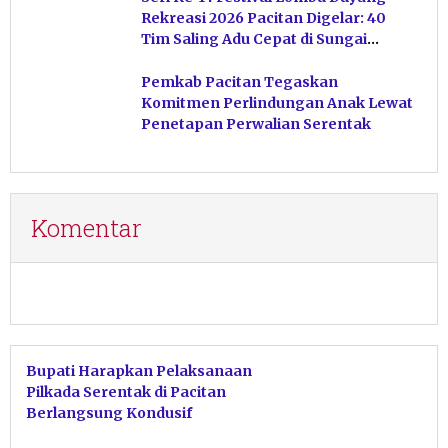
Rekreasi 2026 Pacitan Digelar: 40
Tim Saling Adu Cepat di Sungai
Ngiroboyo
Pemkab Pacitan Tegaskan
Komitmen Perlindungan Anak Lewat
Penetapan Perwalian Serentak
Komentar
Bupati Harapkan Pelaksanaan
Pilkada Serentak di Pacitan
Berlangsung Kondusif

● ● ● ●

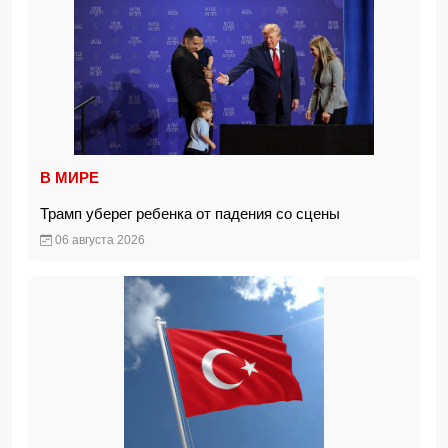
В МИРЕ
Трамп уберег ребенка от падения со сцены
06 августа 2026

● ● ● ●

Required work:
Matching lines for the string "Pacitan": work out how many the records contain and write only the number.

Response below:
3